Residents Express Concern to Council About Rosedale Road Crossing
By Anne Levin
The Rosedale Road crosswalk where a pedestrian was struck by a car and died late last month dominated discussion at a meeting of Princeton Council on Monday, September 13. Several members of the public pleaded for installation of a traffic light at the site, while another argued that lowering the speed limit was the answer.
Council passed several resolutions at the meeting, including three having to do with Princeton’s deer management program. A special award of recognition was given to the Rev. Robert Moore, marking the 40th year since he joined the Coalition for Peace Action as its executive director. A work session was held on the proposed stormwater redevelopment ordinance, particularly relevant considering recent damage from remnants of Hurricane Ida.
Originally scheduled for the meeting, a public hearing on an ordinance establishing a new affordable housing overlay zone along Witherspoon Street was taken off the agenda because noticing had not been completed. Mayor Mark Freda said rescheduling the hearing will be a priority at Council’s next agenda-setting meeting.
After being presented with his award, Moore thanked the local community and the Council for support of various causes including nuclear freeze and ending the Iraq war. “The words and support you all give as local elected officials amplifies our voice to the higher branches of government that are making these decisions,” he said.
Harris Road resident Anita Garoniak questioned Council on a recent leakage from fuel tanks located on the Franklin Street lot. Neighbors noticed the leak of diesel fuel a few days after it happened, she said, and the fire department removed the tank. But other tanks are still at the site, which is close to the curb where Princeton High School students walk on their way to school. “They can be experimenting with smoking,” she said. “It’s a dangerous situation. We are all appalled. We thought those tanks were empty.”
Municipal Administrator Bernie Hvozdovic said the town is aware of the situation and plans are underway to have the tanks removed.
Lisa Serieyssol, chair of the Pedestrian & Bicycle Advisory Committee, spoke during the public comment period about the site on Rosedale Road where 82-year-old Pinghua Xi was struck on August 25 after activating the pedestrian crossing signal. The crosswalk leads to the entrance to Johnson Park Elementary School.
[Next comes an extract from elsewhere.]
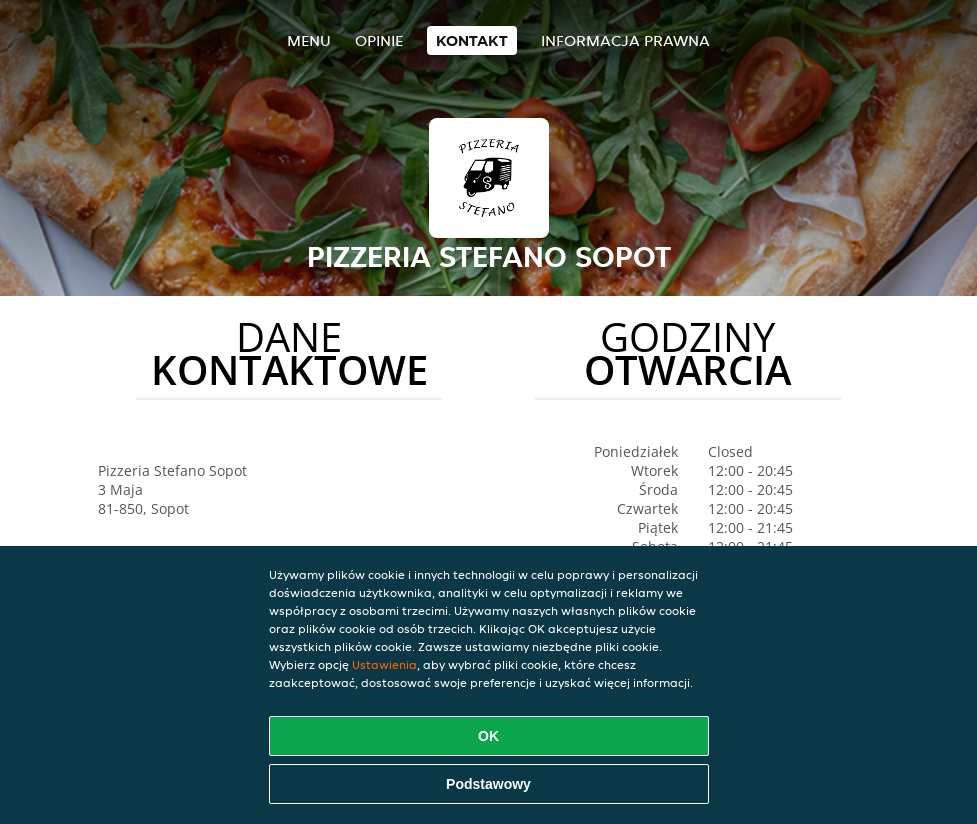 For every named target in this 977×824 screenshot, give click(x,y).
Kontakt (472, 40)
“This is a dangerous intersection,” she said. “We want a police presence or a crossing guard. I cannot stress enough the importance of the safety of that intersection.”
Resident Tineke Thio agreed. “Traffic deaths are never an accident,” she said. “They are a result. I call on this Council to be different from all the Councils that have come before you, and really put our lives and safety first.”
Mayor Mark Freda stressed that the situation has not been ignored. “A lot of temporary measures are being implemented,” he said. “We are addressing things like the tree canopy. Message boards were put up. We are talking to the county about trying to make improvements there. We have to look not just at the intersection, but at a fair stretch approaching it. We are trying to react.”
Since Rosedale Road is a county road, the town cannot install a traffic light without approval. Municipal Engineer Deanna Stockton said a request has been made.
“There is really only one solution here, and it’s the traffic light,” said Councilwoman Mia Sacks. “It’s out of our reach because it’s a county road. Who at the county should [the public] reach out to?” Freda said the municipality is going to make another effort to convince the county. “Let us try that before asking the public to help,” he said.
Serieyssol said putting a crossing guard in place would be an immediate solution. “Someone should find a way before someone else gets hurt,” she said.
Council’s next regular meeting is September 27 at 7 p.m. The next agenda-setting meeting is September 21 at 11 a.m.